While the symposium intends to give communities the tools needed to raise prospects, it also plans to raise awareness of rural Canada, its lifestyle and the key role it plays not only provincially, but nationally.
"It's real satisfying to be able to raise the profile of rural communities right across Canada and in particular, in Alberta," AAMD&C president Don Johnson remarked. "To give them a voice, to put in their hands tools that will enable them to know how to deal with government, increase their capacity to highlight to the rest of the municipalities, our larger urban cousin and to the public as a whole, the key fundamental role that rural communities play in the economy of this country and the fabric of this nation as a whole."
Where he sat on the task force for Alberta's Rural Development Strategy, Johnson said he tried to take the key principles that were involved in the development of that program and expand them to a national level, to assist smaller outlying communities in the nation's rural areas.
He stressed the definition of rural across Canada is a little different in Alberta because where AAMD&C strictly represents municipal districts and counties, and the Alberta Urban Municipalities Association (AUMA) represents everything from villages up, Barnwell and Taber are considered urban.
However, as the Federation of Canadian Municipalities is one of the key co-sponsors, he indicated such communities with populations of 10,000 and under situated in rural areas would likely benefit from the symposium.
Set to take place at the Shaw Conference Centre in Edmonton, the four-day symposium in July will focus on governance and sustainability, infrastructure, the economy, industry and the environment in rural communities, with added focus on Aboriginal and youth populations. With key-note speakers and academics from across the country invited to attend, Johnson noted there will be a whole range of topics covered.
"We've got some of the key minds that have written major papers on rural-urban interphase and rural challenges, about legislation, governance, the environment, municipal water, wastewater on a regional basis."
What they want to do, Johnson said, is sensitize federal and provincial governments of the real challenges of outlying rural communities.
"When I see some of the documentation of the federal gas tax rebate, it sounds great, we're all going to get five cents a litre going to go back to the municipalities - a lot of money.
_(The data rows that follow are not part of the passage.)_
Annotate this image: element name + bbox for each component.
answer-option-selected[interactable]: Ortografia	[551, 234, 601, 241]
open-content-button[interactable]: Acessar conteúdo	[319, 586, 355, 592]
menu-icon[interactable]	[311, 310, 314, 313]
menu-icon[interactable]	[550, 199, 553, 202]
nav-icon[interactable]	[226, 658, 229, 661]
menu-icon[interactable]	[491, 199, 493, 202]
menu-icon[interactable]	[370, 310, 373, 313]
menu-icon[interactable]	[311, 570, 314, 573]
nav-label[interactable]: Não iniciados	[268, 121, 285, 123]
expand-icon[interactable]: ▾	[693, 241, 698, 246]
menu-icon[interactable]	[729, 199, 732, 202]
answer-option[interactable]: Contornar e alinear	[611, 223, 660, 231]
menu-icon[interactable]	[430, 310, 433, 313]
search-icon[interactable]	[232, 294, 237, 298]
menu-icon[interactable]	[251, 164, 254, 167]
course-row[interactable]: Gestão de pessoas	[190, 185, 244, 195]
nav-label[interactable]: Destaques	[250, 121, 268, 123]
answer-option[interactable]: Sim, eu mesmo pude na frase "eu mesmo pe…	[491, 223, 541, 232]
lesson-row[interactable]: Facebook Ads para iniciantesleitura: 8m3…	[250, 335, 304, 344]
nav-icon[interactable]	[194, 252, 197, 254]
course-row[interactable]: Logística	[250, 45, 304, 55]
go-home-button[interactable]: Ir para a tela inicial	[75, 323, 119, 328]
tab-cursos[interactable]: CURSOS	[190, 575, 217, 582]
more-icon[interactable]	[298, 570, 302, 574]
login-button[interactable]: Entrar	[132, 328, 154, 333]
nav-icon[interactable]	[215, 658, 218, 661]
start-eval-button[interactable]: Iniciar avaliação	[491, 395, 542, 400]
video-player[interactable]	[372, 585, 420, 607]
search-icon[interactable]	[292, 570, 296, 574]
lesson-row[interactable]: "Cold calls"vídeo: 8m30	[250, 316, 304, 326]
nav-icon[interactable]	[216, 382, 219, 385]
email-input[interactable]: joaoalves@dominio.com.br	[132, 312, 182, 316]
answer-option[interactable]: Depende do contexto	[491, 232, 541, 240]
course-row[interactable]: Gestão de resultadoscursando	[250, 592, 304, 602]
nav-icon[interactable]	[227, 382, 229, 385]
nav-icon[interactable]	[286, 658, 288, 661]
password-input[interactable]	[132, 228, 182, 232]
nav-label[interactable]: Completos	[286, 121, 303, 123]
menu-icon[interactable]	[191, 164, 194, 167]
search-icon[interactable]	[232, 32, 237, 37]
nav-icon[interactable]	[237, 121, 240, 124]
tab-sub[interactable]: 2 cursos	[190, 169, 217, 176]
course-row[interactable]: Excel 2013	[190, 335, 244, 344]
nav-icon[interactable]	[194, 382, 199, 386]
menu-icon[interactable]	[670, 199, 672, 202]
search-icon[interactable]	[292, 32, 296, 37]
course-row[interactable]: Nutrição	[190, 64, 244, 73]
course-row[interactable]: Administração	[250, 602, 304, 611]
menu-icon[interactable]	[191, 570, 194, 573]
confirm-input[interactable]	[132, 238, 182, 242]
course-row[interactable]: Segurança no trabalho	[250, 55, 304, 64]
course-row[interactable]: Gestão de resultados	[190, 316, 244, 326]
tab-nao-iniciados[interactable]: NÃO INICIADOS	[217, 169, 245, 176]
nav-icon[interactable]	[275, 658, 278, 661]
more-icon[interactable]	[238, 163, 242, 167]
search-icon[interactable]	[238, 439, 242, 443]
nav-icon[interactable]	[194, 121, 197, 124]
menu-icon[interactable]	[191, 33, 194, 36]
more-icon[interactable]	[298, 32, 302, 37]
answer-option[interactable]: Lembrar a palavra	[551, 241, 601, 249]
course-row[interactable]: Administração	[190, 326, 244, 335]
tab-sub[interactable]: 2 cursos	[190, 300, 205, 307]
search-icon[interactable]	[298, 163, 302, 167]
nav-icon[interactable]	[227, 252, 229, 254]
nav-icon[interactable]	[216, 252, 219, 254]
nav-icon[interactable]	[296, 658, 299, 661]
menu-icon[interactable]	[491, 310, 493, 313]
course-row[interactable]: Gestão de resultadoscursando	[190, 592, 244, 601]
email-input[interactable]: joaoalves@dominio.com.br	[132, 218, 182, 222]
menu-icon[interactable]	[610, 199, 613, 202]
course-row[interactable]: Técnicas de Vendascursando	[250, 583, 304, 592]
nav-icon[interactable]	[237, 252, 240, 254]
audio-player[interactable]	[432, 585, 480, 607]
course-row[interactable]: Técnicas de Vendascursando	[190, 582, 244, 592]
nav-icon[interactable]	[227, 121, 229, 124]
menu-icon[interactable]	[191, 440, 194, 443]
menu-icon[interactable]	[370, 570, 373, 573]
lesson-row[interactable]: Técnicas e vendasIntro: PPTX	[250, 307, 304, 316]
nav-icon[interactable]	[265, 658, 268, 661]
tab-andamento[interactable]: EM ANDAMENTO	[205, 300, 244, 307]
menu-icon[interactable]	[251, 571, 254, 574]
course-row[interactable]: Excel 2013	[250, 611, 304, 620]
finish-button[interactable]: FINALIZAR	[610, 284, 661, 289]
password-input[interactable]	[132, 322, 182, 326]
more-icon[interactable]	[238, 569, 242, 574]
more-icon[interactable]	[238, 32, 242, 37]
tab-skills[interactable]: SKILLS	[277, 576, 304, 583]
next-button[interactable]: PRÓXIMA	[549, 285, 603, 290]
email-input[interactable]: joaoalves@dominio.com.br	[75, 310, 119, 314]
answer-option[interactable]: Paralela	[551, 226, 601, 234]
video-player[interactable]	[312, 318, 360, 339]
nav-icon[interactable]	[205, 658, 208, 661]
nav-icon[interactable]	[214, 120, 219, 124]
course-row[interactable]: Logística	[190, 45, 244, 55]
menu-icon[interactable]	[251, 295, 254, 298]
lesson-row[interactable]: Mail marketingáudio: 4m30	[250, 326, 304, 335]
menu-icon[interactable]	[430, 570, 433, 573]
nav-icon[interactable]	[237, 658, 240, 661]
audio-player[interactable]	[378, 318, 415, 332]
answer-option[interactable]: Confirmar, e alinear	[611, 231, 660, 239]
Some of them can't access it because they can't fill out the forms, and there's a fairly onerous requirement to do that."
Workshops in the aforementioned areas will offer presentations and provide materials and facilitators who normally negotiate and work with municipalities across the province. Johnson noted they also want people to come in with ideas of their own.
"We're trying to bring rural municipal leaders from right across Canada, gather them together, have them roll up their sleeves and go to work for four days."
Information gathered at the workshops will then be taken and used as a tool for municipalities and as documentation to be put forth to the government.
"Over the next few months following, we're going to put together a specific action plan that we can take and put in front of government. We're going to arm our rural municipalities with some tools to know how to deal with legislation, to know how to deal with economic development."
He explained there has been such a movement over the last 50 years, and noted we were once a more rural society than now, and even moreso 100 years ago, in particular. That said, he questioned how a community can keep young people at home in their outlying communities, an issue likely to be addressed at the symposium.
"If you're graduating from high school at W.R. Myers in Taber, what are the prospects that those kids are going to stay in Taber? I had two sons that wanted to farm and the prospects aren't real good for them in agriculture," said Johnson, who noted his oldest son is now a chemical engineer in Las Vegas, while his youngest studies to be a teacher at the University of Lethbridge.
Municipal, provincial and federal governments have to work together on behalf of their citizens and address challenges of rural areas across the country, he noted.
"At the end of the day, and I really feel keenly about this, we've got a responsibility to our ratepayers and we need to arm our municipalities with best practices and AAMD&C, I think, has been at the forefront of a lot of that," said Johnson, with anticipation of the upcoming symposium. "In simple terms, it's to give people hope in rural Canada in our rural communities, to arm them with some tools so they can go and work with provincial and federal government folks to get the resources that they need to be able to provide services for their community."